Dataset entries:
+-------+
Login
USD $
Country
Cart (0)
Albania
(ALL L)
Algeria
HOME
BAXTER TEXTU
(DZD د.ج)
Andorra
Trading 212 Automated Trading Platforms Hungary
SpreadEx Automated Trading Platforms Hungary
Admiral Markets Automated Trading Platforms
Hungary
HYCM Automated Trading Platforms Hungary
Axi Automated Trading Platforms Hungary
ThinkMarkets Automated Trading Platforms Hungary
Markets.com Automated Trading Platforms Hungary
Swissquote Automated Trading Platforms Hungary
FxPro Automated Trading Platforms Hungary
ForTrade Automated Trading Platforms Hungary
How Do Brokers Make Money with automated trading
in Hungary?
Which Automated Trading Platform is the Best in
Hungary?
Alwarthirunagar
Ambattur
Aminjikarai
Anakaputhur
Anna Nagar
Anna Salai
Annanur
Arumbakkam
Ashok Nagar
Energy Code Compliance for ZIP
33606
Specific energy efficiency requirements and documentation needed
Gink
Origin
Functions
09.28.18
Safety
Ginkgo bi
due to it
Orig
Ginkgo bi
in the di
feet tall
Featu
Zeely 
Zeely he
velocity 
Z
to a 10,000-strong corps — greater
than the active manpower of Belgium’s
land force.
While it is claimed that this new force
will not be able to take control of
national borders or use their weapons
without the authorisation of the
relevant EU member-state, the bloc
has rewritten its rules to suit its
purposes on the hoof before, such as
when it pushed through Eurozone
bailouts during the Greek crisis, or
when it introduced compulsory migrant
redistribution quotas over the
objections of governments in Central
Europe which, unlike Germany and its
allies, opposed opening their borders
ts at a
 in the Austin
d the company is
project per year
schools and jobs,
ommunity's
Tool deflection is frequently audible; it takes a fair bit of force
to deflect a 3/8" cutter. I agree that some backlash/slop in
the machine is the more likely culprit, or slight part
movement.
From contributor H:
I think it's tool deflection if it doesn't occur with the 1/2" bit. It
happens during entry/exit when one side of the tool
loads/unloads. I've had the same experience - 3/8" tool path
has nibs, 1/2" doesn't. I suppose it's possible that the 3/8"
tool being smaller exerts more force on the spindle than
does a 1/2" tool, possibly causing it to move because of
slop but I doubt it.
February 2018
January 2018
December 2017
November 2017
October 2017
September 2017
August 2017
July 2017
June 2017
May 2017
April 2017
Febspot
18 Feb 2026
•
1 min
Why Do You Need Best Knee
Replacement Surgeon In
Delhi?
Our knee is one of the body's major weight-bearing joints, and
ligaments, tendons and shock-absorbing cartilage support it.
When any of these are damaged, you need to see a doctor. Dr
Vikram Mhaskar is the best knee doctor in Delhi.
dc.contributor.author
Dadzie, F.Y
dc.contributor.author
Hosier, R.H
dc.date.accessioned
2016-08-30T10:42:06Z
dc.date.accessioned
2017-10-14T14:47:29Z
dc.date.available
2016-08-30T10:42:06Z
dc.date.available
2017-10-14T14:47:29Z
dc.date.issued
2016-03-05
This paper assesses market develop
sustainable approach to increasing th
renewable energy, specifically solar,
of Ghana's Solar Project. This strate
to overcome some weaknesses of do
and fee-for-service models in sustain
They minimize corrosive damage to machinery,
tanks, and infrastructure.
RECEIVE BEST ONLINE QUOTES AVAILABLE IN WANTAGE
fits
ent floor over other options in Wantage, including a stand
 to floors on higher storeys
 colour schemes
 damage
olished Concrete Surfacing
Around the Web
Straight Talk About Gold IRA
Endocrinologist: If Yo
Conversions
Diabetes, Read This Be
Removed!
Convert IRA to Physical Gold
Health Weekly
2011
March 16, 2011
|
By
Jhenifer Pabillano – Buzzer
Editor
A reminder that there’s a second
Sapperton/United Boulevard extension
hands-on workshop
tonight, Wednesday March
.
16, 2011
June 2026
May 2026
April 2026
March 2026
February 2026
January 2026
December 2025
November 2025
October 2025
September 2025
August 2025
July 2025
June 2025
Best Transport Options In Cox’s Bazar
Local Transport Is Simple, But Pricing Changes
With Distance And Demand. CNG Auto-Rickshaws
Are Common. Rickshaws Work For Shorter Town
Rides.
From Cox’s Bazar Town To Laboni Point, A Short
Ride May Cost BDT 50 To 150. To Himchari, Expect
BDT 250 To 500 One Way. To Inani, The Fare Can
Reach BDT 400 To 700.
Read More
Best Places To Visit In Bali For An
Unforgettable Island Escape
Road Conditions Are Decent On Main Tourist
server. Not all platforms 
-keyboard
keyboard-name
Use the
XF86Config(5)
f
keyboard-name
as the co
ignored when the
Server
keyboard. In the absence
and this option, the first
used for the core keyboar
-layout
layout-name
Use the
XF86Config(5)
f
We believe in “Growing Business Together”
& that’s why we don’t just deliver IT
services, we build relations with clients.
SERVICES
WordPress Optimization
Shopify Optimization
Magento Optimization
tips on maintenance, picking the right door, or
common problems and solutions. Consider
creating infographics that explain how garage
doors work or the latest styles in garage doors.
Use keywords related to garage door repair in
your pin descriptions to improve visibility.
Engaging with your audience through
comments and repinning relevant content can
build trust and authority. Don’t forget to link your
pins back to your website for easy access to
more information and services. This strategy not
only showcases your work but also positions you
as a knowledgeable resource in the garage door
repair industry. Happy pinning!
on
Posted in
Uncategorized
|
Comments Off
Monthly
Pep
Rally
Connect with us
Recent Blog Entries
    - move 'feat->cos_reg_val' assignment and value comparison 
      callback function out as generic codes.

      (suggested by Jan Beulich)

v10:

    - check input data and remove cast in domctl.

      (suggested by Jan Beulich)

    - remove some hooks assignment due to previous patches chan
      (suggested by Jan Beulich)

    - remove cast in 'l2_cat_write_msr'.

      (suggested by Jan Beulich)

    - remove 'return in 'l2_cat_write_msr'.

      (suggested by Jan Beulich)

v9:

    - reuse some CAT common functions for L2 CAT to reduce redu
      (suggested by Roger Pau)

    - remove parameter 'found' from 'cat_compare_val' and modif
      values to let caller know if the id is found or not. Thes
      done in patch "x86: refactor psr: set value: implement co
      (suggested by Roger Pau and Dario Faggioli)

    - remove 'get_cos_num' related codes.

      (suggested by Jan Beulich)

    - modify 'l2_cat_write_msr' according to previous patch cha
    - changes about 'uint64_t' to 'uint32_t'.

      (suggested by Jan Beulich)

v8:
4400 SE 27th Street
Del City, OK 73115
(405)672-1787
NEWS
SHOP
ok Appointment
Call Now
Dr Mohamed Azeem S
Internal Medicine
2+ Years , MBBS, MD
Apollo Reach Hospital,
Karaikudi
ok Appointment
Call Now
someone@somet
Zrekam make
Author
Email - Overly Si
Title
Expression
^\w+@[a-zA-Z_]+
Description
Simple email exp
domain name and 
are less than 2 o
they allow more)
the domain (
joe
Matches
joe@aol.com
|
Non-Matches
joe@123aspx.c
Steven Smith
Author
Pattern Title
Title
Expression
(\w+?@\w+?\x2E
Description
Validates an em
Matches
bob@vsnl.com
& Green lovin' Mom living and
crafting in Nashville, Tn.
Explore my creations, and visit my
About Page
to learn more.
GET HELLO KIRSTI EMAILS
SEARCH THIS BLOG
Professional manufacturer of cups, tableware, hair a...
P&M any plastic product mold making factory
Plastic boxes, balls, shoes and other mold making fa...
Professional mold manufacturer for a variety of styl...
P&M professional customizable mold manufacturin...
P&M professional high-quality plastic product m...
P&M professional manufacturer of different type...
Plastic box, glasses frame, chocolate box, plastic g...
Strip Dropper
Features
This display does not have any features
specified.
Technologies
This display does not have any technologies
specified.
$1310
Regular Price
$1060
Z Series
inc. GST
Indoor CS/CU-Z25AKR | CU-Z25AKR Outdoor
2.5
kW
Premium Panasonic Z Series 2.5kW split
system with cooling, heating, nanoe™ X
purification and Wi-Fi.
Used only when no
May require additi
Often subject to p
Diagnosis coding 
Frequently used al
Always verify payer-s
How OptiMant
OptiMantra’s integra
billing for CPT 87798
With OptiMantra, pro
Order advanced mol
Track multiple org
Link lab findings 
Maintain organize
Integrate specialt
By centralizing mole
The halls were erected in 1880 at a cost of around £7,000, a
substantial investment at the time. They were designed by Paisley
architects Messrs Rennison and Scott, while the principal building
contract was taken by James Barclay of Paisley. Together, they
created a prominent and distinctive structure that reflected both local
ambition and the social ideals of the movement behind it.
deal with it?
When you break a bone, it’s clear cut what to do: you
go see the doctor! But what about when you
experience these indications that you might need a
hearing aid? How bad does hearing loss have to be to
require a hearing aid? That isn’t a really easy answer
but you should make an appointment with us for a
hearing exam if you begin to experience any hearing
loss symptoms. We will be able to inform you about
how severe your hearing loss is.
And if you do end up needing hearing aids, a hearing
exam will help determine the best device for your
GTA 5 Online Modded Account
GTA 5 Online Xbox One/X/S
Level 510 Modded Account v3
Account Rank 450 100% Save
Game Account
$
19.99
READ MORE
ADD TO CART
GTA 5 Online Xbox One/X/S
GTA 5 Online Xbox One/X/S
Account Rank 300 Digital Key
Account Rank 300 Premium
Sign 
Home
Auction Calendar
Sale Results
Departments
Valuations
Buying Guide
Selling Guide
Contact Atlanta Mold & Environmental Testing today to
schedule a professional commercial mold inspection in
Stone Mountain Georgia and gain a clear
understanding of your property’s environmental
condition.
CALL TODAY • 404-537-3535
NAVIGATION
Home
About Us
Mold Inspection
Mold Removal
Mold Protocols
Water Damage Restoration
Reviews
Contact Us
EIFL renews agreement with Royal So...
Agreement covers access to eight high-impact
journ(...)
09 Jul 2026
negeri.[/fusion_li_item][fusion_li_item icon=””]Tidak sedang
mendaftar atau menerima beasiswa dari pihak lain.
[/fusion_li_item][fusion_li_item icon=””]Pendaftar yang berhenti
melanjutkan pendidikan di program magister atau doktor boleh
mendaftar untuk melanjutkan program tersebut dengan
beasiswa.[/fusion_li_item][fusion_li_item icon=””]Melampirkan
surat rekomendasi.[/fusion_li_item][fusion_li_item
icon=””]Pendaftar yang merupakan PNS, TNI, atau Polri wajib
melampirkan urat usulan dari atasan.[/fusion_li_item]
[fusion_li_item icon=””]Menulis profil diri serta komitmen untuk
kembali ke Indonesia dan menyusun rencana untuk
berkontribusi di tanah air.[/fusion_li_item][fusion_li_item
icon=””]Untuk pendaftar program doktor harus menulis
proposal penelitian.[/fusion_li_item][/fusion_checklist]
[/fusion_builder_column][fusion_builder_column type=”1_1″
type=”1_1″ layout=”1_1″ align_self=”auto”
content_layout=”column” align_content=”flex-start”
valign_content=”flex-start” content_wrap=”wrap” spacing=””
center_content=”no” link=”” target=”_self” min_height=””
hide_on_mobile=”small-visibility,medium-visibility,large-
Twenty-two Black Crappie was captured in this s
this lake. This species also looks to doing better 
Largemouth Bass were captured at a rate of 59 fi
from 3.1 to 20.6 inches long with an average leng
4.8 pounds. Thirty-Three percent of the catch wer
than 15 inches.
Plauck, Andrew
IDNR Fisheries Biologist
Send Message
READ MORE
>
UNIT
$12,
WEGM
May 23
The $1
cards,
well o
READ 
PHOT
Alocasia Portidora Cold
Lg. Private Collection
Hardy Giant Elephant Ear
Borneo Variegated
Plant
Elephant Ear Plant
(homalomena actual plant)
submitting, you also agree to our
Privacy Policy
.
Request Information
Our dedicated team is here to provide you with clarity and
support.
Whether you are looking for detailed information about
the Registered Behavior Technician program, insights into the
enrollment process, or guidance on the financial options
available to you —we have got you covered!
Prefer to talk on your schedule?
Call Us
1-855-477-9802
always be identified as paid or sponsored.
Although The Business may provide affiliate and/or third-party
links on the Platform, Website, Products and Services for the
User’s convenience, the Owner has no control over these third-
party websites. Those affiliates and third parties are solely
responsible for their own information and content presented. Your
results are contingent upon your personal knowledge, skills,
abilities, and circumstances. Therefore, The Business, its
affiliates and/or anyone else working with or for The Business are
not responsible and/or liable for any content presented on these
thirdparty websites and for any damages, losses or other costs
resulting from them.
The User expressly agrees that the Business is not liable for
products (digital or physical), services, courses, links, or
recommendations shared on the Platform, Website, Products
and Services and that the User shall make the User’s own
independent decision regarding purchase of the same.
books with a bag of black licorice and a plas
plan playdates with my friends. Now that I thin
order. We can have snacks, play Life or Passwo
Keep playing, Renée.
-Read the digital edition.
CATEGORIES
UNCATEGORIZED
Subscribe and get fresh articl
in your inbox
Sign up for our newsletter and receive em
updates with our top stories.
+-------+
__WHAT THIS TASK INVOLVES__.
Return, with no change at all, every line in the entries above from the line containing "User’s convenience, the" through the line containing "not responsible and/or".

__SOLUTION TO THIS EXERCISE__.
User’s convenience, the Owner has no control over these third-
party websites. Those affiliates and third parties are solely
responsible for their own information and content presented. Your
results are contingent upon your personal knowledge, skills,
abilities, and circumstances. Therefore, The Business, its
affiliates and/or anyone else working with or for The Business are
not responsible and/or liable for any content presented on these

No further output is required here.